By Sue Jackson
Guerrilla gardens might not have ‘owners’ but they sure have defenders, as Yarra Council discovered when it tried to wipe out the gardens.
At its regular monthly meeting in August, Melbourne’s Yarra Council won itself a green star for forward thinking. Instead of razing local unauthorised street gardens as it had threatened to shortly before the meeting, it did a complete about-face, voting unanimously to become a champion of such initiatives instead.
Yarra, like quite a few other municipalities, is increasingly becoming dotted with community-initiated gardens. These include registered, secure community gardens that councils approve and support, but there are also others — guerilla gardens located in places like planter boxes in the street or on abandoned public land, which are established without prior council approval. As their survival relies on councils turning a blind eye, the future of each individual garden of this type is always precarious.

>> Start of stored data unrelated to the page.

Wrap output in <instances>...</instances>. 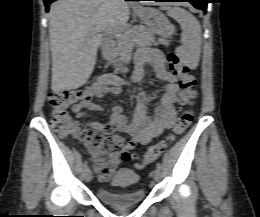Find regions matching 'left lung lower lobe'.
Instances as JSON below:
<instances>
[{
	"instance_id": "left-lung-lower-lobe-1",
	"label": "left lung lower lobe",
	"mask_w": 260,
	"mask_h": 217,
	"mask_svg": "<svg viewBox=\"0 0 260 217\" xmlns=\"http://www.w3.org/2000/svg\"><path fill=\"white\" fill-rule=\"evenodd\" d=\"M156 2H190L192 3L197 9L203 10L204 13L207 12V4L208 0H150Z\"/></svg>"
}]
</instances>
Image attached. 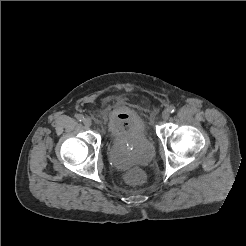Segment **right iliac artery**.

Guerilla gardeners live with this knowledge, but tend to push it to the back of their minds. At least that had been the case for me and my fellow renegades at Windmill Foodgarden @ Tramstop 22 in the inner-city Melbourne suburb of Clifton Hill — right up until the axe fell in early August. The story of what happened next — the spontaneous campaign which overturned a silly decision so successfully that enemies of guerrilla gardens are now its friends — might be useful to anyone else out there trying to bring change on this issue at a local level.